* _ASSIGNED TASK_:
Repeat the listing exactly. Do not carry over any pictures.
++++++++++++++++++++
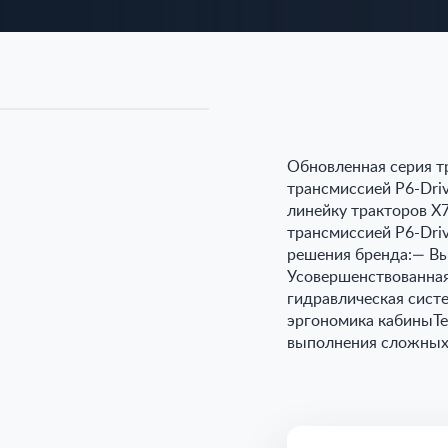
Обновленная серия т
трансмиссией P6-Dri
линейку тракторов X
трансмиссией P6-Dri
решения бренда:— Вы
Усовершенствованная
гидравлическая сист
эргономика кабиныТе
выполнения сложных 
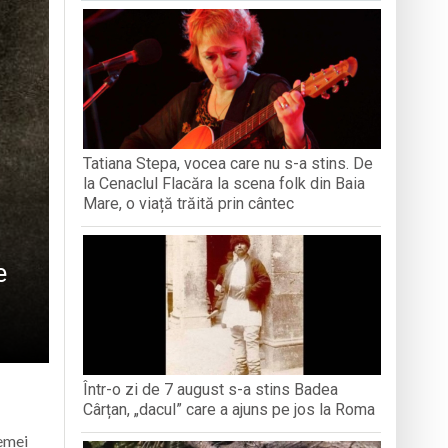
iment dedicat marelui voievod, la
ași stres, iar una dezvoltă anxietate,
opere orașul dintr-o perspectivă diferită
Tatiana Stepa, vocea care nu s-a stins. De
ați propriul talisman „prinzător de vise”
la Cenaclul Flacăra la scena folk din Baia
Mare, o viață trăită prin cântec
e
Într-o zi de 7 august s-a stins Badea
Cârțan, „dacul” care a ajuns pe jos la Roma
femei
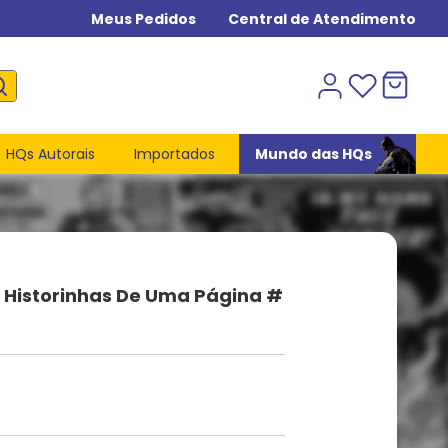
Meus Pedidos
Central de Atendimento
HQs Autorais
Importados
Mundo das HQs
Historinhas De Uma Página #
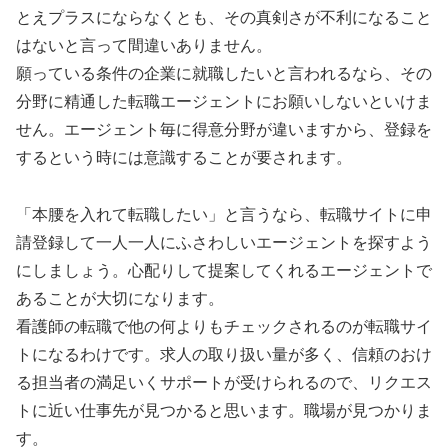
とえプラスにならなくとも、その真剣さが不利になること
はないと言って間違いありません。
願っている条件の企業に就職したいと言われるなら、その
分野に精通した転職エージェントにお願いしないといけま
せん。エージェント毎に得意分野が違いますから、登録を
するという時には意識することが要されます。
「本腰を入れて転職したい」と言うなら、転職サイトに申
請登録して一人一人にふさわしいエージェントを探すよう
にしましょう。心配りして提案してくれるエージェントで
あることが大切になります。
看護師の転職で他の何よりもチェックされるのが転職サイ
トになるわけです。求人の取り扱い量が多く、信頼のおけ
る担当者の満足いくサポートが受けられるので、リクエス
トに近い仕事先が見つかると思います。職場が見つかりま
す。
++++++++++++++++++++
* _SOLUTION TO THIS EXERCISE_:
Обновленная серия т
трансмиссией P6-Dri
линейку тракторов X
трансмиссией P6-Dri
решения бренда:— Вы
Усовершенствованная
гидравлическая сист
эргономика кабиныТе
выполнения сложных 
iment dedicat marelui voievod, la
ași stres, iar una dezvoltă anxietate,
opere orașul dintr-o perspectivă diferită
Tatiana Stepa, vocea care nu s-a stins. De
ați propriul talisman „prinzător de vise”
la Cenaclul Flacăra la scena folk din Baia
Mare, o viață trăită prin cântec
e
Într-o zi de 7 august s-a stins Badea
Cârțan, „dacul” care a ajuns pe jos la Roma
femei
Meus Pedidos
Central de Atendimento
HQs Autorais
Importados
Mundo das HQs
Historinhas De Uma Página #
とえプラスにならなくとも、その真剣さが不利になること
はないと言って間違いありません。
願っている条件の企業に就職したいと言われるなら、その
分野に精通した転職エージェントにお願いしないといけま
せん。エージェント毎に得意分野が違いますから、登録を
するという時には意識することが要されます。
「本腰を入れて転職したい」と言うなら、転職サイトに申
請登録して一人一人にふさわしいエージェントを探すよう
にしましょう。心配りして提案してくれるエージェントで
あることが大切になります。
看護師の転職で他の何よりもチェックされるのが転職サイ
トになるわけです。求人の取り扱い量が多く、信頼のおけ
る担当者の満足いくサポートが受けられるので、リクエス
トに近い仕事先が見つかると思います。職場が見つかりま
す。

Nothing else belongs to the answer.